Il Trattato franco-tedesco e la sparizione del Trattato del Quirinale
In un'Europa che si avvicina al redde rationem delle prossime elezioni europee del 26 maggio, Merkel e Macron lanciano la loro sfida al nazionalismo sovranista. Il Trattato franco-tedesco sottoscritto ad Aquisgrana, città natale di Carlo Magno, Re dei Franchi e dell'Impero romano, ha rinnovato il Trattato dell'Eliseo del 1963 allora firmato da Adenauer e De Gaulle.
L'intento di Berlino e Parigi non è soltanto di rafforzare il legame tra i due principali Paesi fondatori dell'Unione Europea, ma di creare una vero e proprio nucleo di attrazione europeo su valori e principi quali la cooperazione politica e civile europea e internazionale, il libero mercato e la sicurezza comune.
È il rilancio dell'Europa delle origini. Perché non bisogna dimenticare che il progetto europeo nasce come riconciliazione franco-tedesca dopo almeno cento anni di guerre. L'obiettivo di Merkel e Macron è di portarsi dietro non solo i Paesi fondatori (esclusa momentaneamente l'Italia) ma anche molti degli Stati Membri che hanno aderito successivamente al progetto europeo. Si pensi in particolare a Grecia, Spagna, Portogallo, Austria, Svezia, Finlandia e alcuni dei Paesi dell'Est.
Il trattato (7 capitoli e 28 articoli) affronta due grandi macrotemi: la politica europea e il multilateralismo. Francia e Germania intendono intensificare la cooperazione nella politica europea per la realizzazione di una politica estera e di sicurezza comune, rafforzare l'unione monetaria ed economica e, inoltre, completare il mercato unico interno.
Sono previste, infatti, misure per sostenere ulteriormente gli scambi culturali, i finanziamenti alla ricerca e la mobilità tra i due paesi. In particolare Francia e Germania daranno vita a un consiglio di dieci esperti economisti al fine di armonizzare e integrare le leggi vigenti.
La politica estera è un punto più volte richiamato dal Trattato. Verrà costituito un consiglio franco-tedesco di sicurezza e di difesa. Francia e Germania continuano a farsi portavoce dell'indispensabile ruolo della NATO, ma soprattutto dei comuni interessi in sicurezza e difesa e dell'importanza di un approccio multilaterale.
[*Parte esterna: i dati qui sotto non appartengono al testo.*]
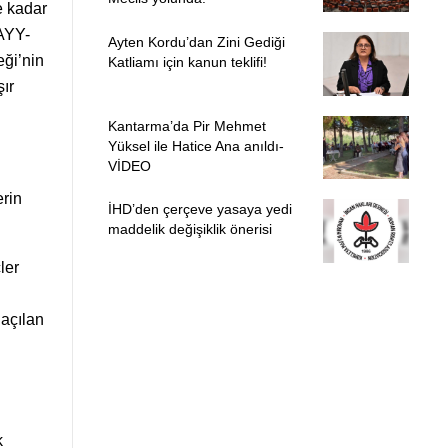
e kadar
KAYY-
Ayten Kordu’dan Zini Gediği
ği’nin
Katliamı için kanun teklifi!
ır
Kantarma’da Pir Mehmet
Yüksel ile Hatice Ana anıldı-
VİDEO
rin
İHD’den çerçeve yasaya yedi
maddelik değişiklik önerisi
ler
 açılan
k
Non casuale che lunedì scorso, Ursula von der Leyen, Ministra tedesca alla Difesa, avesse pubblicato un articolo sul New York Times, dal titolo fin troppo eloquente, The World Still Needs NATO, in cui si rivendicavano i progressi fatti dalla Germania negli investimenti in difesa (il 36 per cento in più dal 2013) e si ricordava l'art. 5 del Trattato nordatlantico (citato esplicitamente nell'art. 4 del Trattato di Aquisgrana) sulla reciproca solidarietà nella difesa per gli Stati aderenti alla NATO. Un chiaro segnale all'amministrazione Trump.
Nel documento franco-tedesco non manca un riferimento alle sfide climatiche, con l'impegno di rispettare gli accordi di Parigi del 12 dicembre 2015 e dell'Agenda 2030 delle Nazioni Uniti per uno sviluppo sostenibile.
Infine, a sancire l'ulteriore integrazione politica, l'art. 24 del trattato stabilisce che almeno una volta a trimestre un ministro di uno dei due governi prenderà parte al consiglio dei Ministri dell'altro Stato.
Con il Trattato di Aquisgrana la cooperazione franco-tedesca fa un evidente salto di qualità. Francia e Germania rivendicano ancora una volta il loro ruolo di motore politico dell'Unione Europea. In passato l'Italia, a fase alterne, era parte di questo meccanismo, a volte in posizione decisamente defilata e marginale, altre con un maggiore protagonismo.
Oggi Roma sembra semplicemente esclusa (e del tutto isolata in Europa), più per autolesionistica scelta propria che per una strategia alternativa di contrasto alla visione franco-tedesca.
Circa un anno fa c'era il progetto franco-italiano di un Trattato del Quirinale che avrebbe dovuto rafforzare la collaborazione con Parigi, ma di cui oggi, in un contesto politico del tutto diverso, si sono perse le tracce.